Within the records below, find the line with "енка выросла в животе россиянки за пол" and the line with "Johanna Benz", then reproduce exactly those two lines and all lines between them, without any picture.

--- DATA EXTRACT ---

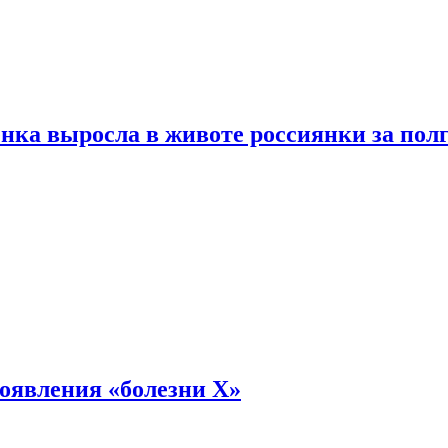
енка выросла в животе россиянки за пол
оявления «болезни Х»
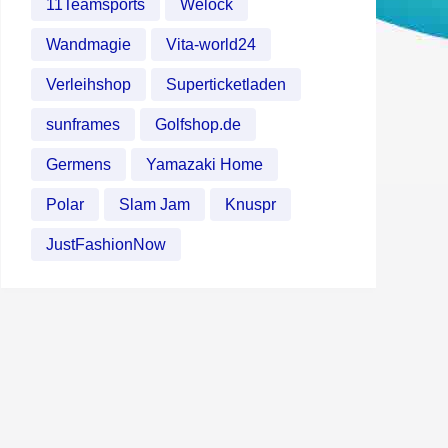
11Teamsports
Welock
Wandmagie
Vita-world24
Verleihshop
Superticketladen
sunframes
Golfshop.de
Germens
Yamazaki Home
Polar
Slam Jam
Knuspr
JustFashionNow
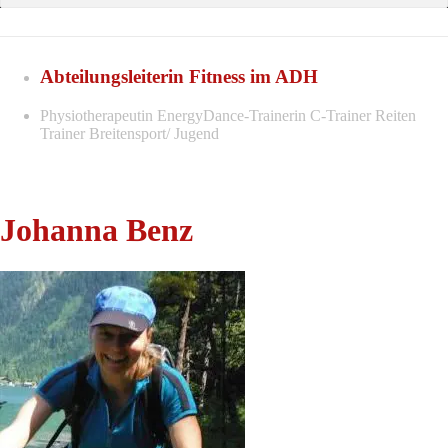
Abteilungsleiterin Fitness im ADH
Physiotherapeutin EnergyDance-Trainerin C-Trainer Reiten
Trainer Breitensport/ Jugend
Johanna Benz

---
--- DATA EXTRACT ---

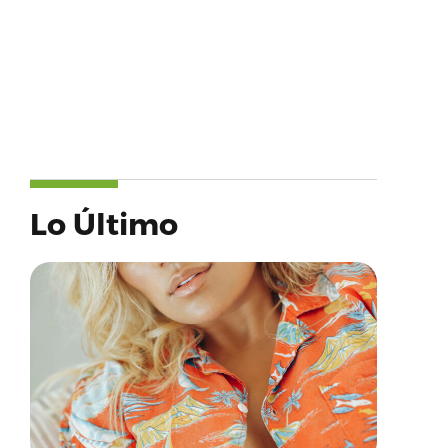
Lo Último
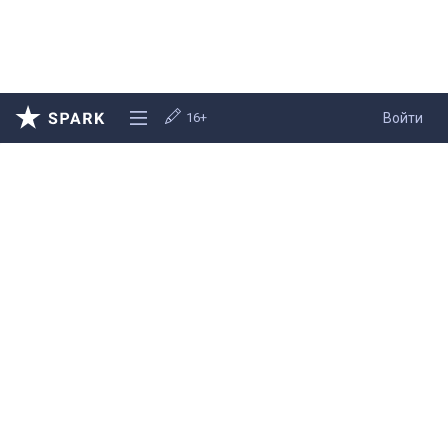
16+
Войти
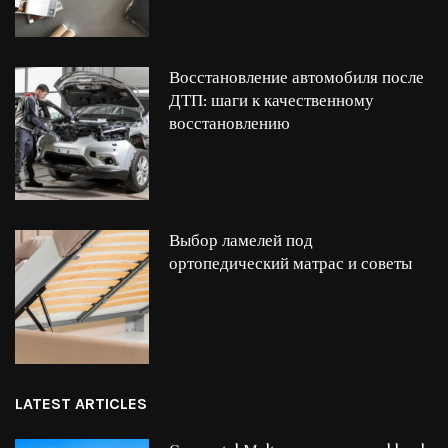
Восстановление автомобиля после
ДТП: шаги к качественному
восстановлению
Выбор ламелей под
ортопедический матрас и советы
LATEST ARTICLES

---

RESULT OF THIS TASK
енка выросла в животе россиянки за пол
оявления «болезни Х»
11Teamsports
Welock
Wandmagie
Vita-world24
Verleihshop
Superticketladen
sunframes
Golfshop.de
Germens
Yamazaki Home
Polar
Slam Jam
Knuspr
JustFashionNow
Abteilungsleiterin Fitness im ADH
Physiotherapeutin EnergyDance-Trainerin C-Trainer Reiten
Trainer Breitensport/ Jugend
Johanna Benz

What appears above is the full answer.